Whether it was his intent or not, Rubio had more success in offering a contrast with Vice President JD Vance, who used the Munich conference last year as a platform to insult allies and provide fan service to his followers on X. Rubio’s speech was the one Vance should have given, if the goal was to offer a serious argument about Trump’s “vision” for the Western alliance. I put “vision” in scare quotes because it’s unclear to me that Trump actually has one, but the broader MAGA crowd is desperate to construct a coherent theory of their case.
So what’s that case? That Western Civilization is a real thing, America is not only part of it but also its leader, and it will do the hard things required to fix it.
In Rubio’s story, America and Europe embraced policies in the 1990s that amounted to the “managed decline” of the West. European governments were free riders on America’s military might and allowed their defense capabilities to atrophy as they funded bloated welfare states and inefficient regulatory regimes.
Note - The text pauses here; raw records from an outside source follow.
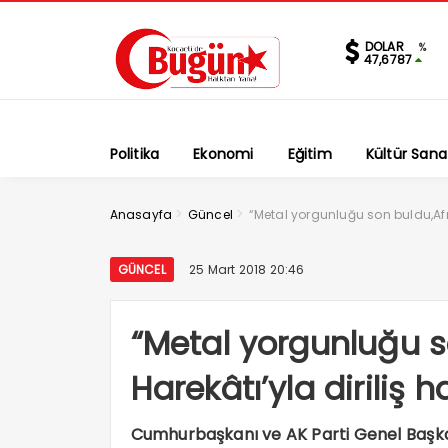
DOLAR
%
47,6787
Politika
Ekonomi
Eğitim
Kültür Sana
>
>
Anasayfa
Güncel
“Metal yorgunluğu son buldu,Afri
GÜNCEL
25 Mart 2018 20:46
“Metal yorgunluğu s
Harekâtı’yla diriliş 
Cumhurbaşkanı ve AK Parti Genel Başkan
Free trade, mass migration and an infatuation with “the rules-based global order” eroded national sovereignty, undermined the “cohesion of our societies” and fueled the “de-industrialization” of our economies. The remedy for these things? Reversing course on those policies and embracing the hard reality that strength and power drive events on the global stage.
“The fundamental question we must answer at the outset is what exactly are we defending,” Rubio said, “because armies do not fight for abstractions. Armies fight for a people; armies fight for a nation. Armies fight for a way of life.”
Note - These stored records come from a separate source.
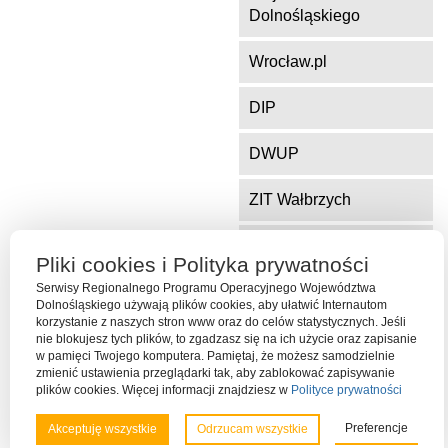
Dolnośląskiego
Wrocław.pl
DIP
DWUP
ZIT Wałbrzych
ZIT Jelenia Góra
Pliki cookies i Polityka prywatności
Serwisy Regionalnego Programu Operacyjnego Województwa
Dolnośląskiego używają plików cookies, aby ułatwić Internautom
Serwis współfinansowany ze środków Funduszu Spójności Unii
korzystanie z naszych stron www oraz do celów statystycznych. Jeśli
Europejskiej w ramach Programu Operacyjnego Pomoc Techniczna
nie blokujesz tych plików, to zgadzasz się na ich użycie oraz zapisanie
w pamięci Twojego komputera. Pamiętaj, że możesz samodzielnie
2014-2020
zmienić ustawienia przeglądarki tak, aby zablokować zapisywanie
plików cookies. Więcej informacji znajdziesz w
Polityce prywatności
Preferencje
Akceptuję wszystkie
Odrzucam wszystkie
I agree with some of this — to a point. And, honestly, given how refreshing it is to hear a grown-up argument from this administration, it feels churlish to quibble.
But, for starters, the simple fact is that Western Civilization is an abstraction, and so are nations and peoples. And that’s fine. Abstractions — like love, patriotism, moral principles, justice — are really important. Our “way of life” is largely defined and understood through abstractions: freedom, the American dream, democracy, etc. What is the “Great” in Make America Great Again, if not an abstraction?
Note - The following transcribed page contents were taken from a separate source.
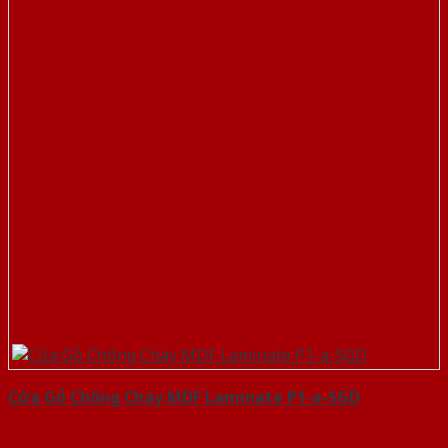
Cửa Gỗ Chống Cháy MDF Laminate P1-a-SGD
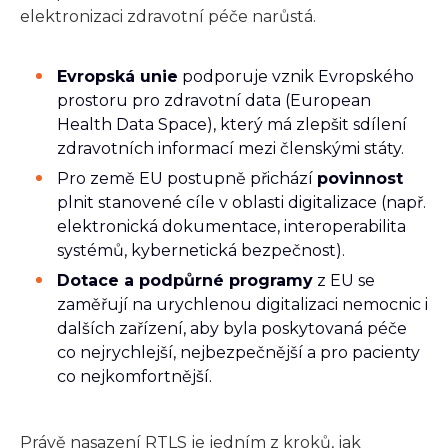
elektronizaci zdravotní péče narůstá.
Evropská unie
podporuje vznik Evropského
prostoru pro zdravotní data (European
Health Data Space), který má zlepšit sdílení
zdravotních informací mezi členskými státy.
Pro země EU postupně přichází
povinnost
plnit stanovené cíle v oblasti digitalizace (např.
elektronická dokumentace, interoperabilita
systémů, kybernetická bezpečnost).
Dotace a podpůrné programy
z EU se
zaměřují na urychlenou digitalizaci nemocnic i
dalších zařízení, aby byla poskytovaná péče
co nejrychlejší, nejbezpečnější a pro pacienty
co nejkomfortnější.
Právě nasazení RTLS je jedním z kroků, jak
This is important because the administration’s defenders ridicule or dismiss any principled objection critics raise as fastidious gitchy-goo eggheadery. Trump tramples the rule of law, pardons cronies, tries to steal an election and violates free market principles willy-nilly. And if you complain, it’s because you’re a goody-goody fool.
As White House Deputy Chief of Staff Stephen Miller said not long ago, “we live in a world … that is governed by strength, that is governed by force, that is governed by power. These are the iron laws of the world that have existed since the beginning of time.” Rubio said it better, but it’s the same idea.
There are other problems with Rubio’s story. At the start of the 1990s, the EU’s economy was 9% bigger than ours. In 2025 we were nearly twice as rich as Europe. If Europe was “ripping us off,” they have a funny way of showing it. America hasn’t “deindustrialized.” The manufacturing sector has grown during all of this decline, though not as much as the service sector, where we are a behemoth. We have shed manufacturing jobs, but that has more to do with automation than immigration. Moreover, the trends Rubio describes are not unique to America. Manufacturing tends to shrink as countries get richer.
That’s an important point because Rubio, like his boss, blames all of our economic problems on bad politicians and pretends that good politicians can fix them through sheer force of will.
I think Rubio is wrong, but I salute him for making his case seriously.